Nostalgia for the first Gulf War crept into Tuesday night’s debate, as the candidates downplayed some of the more unpleasant memories and rewrote history in order to cite the air campaign against Saddam Hussein’s military as an example of how to defeat ISIS.
Asked by moderator Wolf Blitzer what he meant by "carpet-bomb ISIS into oblivion," Sen. Ted Cruz responded that it means:
Using overwhelming air power to utterly and completely destroy ISIS. To put things in perspective, in the first Persian Gulf War, we launched roughly 1,100 air attacks a day. We carpet-bombed them for 36 days, saturation bombing, after which our troops went in and in a day and a half mopped up what was left of the Iraqi army.
As Defense One national security reporter Marcus Weisgerber pointed out, the U.S. did not carpet-bomb in the opening days of the Desert Storm.* That air campaign was in fact the first large-scale deployment of precision-guided munitions to target specific Iraqi military assets, which was the reason it was so effective. This doesn’t mean the bombs never struck civilians, but Cruz’s formulation implies no effort was made to distinguish them.

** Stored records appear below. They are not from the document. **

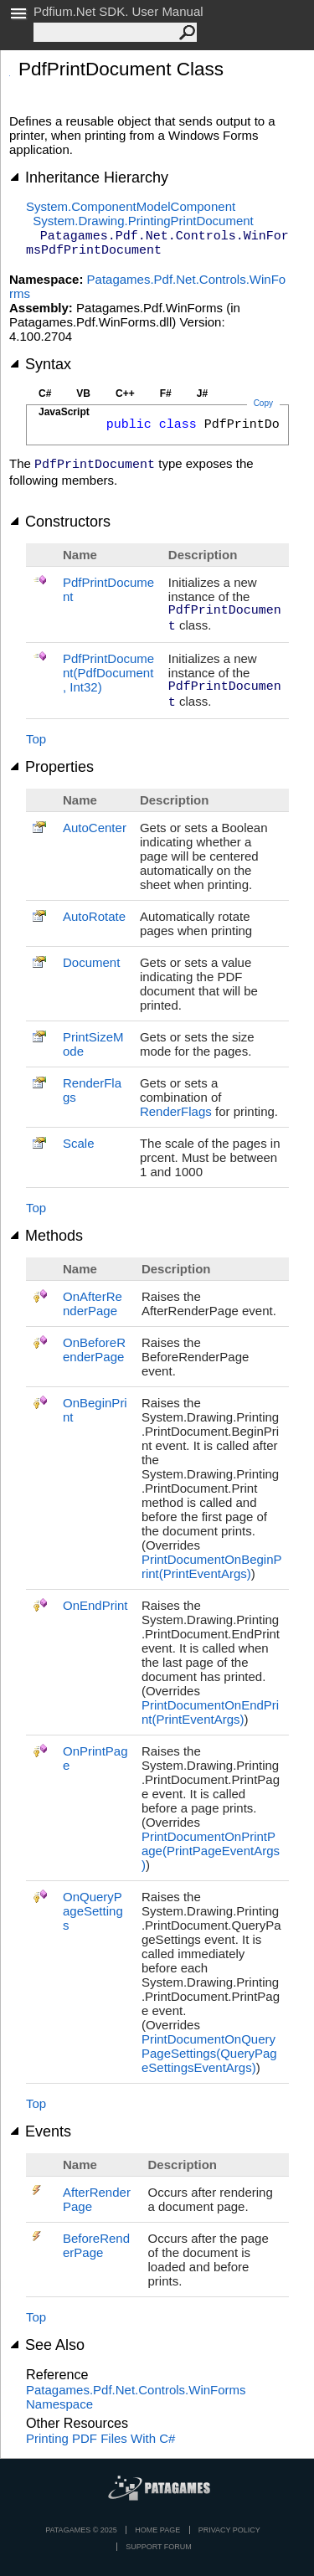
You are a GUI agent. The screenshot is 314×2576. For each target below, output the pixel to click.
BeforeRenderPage (96, 2245)
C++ (125, 393)
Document (91, 962)
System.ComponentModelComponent (130, 206)
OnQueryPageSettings (93, 1911)
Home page (157, 2530)
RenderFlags (176, 1111)
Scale (79, 1143)
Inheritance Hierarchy (88, 177)
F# (166, 393)
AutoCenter (94, 827)
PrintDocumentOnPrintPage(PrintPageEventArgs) (211, 1850)
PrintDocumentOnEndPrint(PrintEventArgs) (210, 1712)
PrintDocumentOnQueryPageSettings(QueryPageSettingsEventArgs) (209, 2053)
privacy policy (229, 2530)
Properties (51, 766)
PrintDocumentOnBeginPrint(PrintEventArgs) (212, 1566)
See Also (47, 2345)
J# (202, 393)
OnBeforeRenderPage (94, 1349)
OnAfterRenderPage (92, 1303)
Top (36, 739)
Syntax (40, 364)
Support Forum (159, 2547)
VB (83, 393)
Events (40, 2131)
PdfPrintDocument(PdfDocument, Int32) (108, 672)
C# (45, 393)
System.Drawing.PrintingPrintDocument (143, 220)
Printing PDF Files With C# (100, 2438)
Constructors (60, 521)
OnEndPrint (95, 1605)
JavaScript (64, 412)
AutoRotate (94, 916)
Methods (46, 1235)
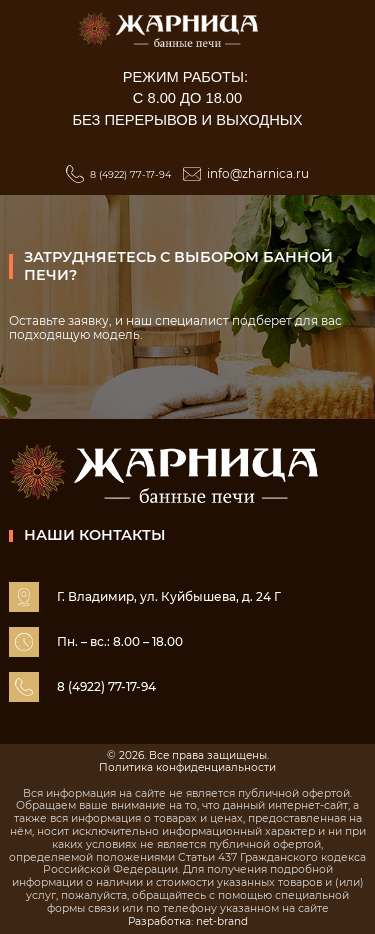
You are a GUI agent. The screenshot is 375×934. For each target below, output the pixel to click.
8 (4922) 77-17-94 (130, 174)
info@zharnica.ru (258, 174)
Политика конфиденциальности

Carpet-bombing is the indiscriminate bombing of a particular area to cause uniform destruction without distinguishing between targets, a tactic the U.S. used to some degree in Germany during World War II and in North Vietnam.
“Carpet-bombing” is one of Cruz’s go-to lines, but as retired Maj. Gen. Robert Scales told the New York Times last week, it’s “one of those phrases that people with no military experience throw around.” This was amply demonstrated when Blitzer pressed Cruz on whether he would be willing to bomb civilians in the ISIS capital, Raqqa, Syria. “You would carpet-bomb where ISIS is, not a city, but the location of the troops,” Cruz replied. “You have embedded special forces to direct the air power. But the object isn't to level a city. The object is to kill the ISIS terrorists.” That is a pretty good definition of precision bombing, Ted! Carpet-bombing, for Cruz, seems to just mean “a lot of bombs.”
Ohio Gov. John Kasich also looked back fondly on the early ’90s, calling for “people on the ground, troops on the ground in a coalition similar to what we had in the first Gulf War. I remember when the Egyptian ambassador to the United States stood in the Rose Garden and pledged Arab commitment to removing Saddam Hussein from Kuwait.” And later: “We have to go massively, like we did in the first Gulf War where we destroyed Saddam's ability to take Kuwait.”
This is a strange example to refer to since, as Kasich mentions, the goal of that war was not to destroy Saddam Hussein’s regime but to force the withdrawal of Iraqi troops from Kuwait. Over the opposition of many hawks at the time, the war left Hussein in power. This would be roughly analogous to pushing ISIS out of Iraq but leaving it in control of parts of Syria. Plus, destroying the military capabilities of a state is a very different military challenge than fighting a hybrid insurgent group/terrorist organization in the middle of a multisided civil war.
Candidates like talking about the Gulf War mostly because it’s a war America won. The fact that it holds very few lessons for today’s war with ISIS doesn’t seem to matter. I guess it helps not to think too hard about the details.
*Correction, Dec. 16, 2015: This post originally misspelled Marcus Weisgerber’s last name. Due to a photo provider error, it also misspelled Colin Powell’s last name.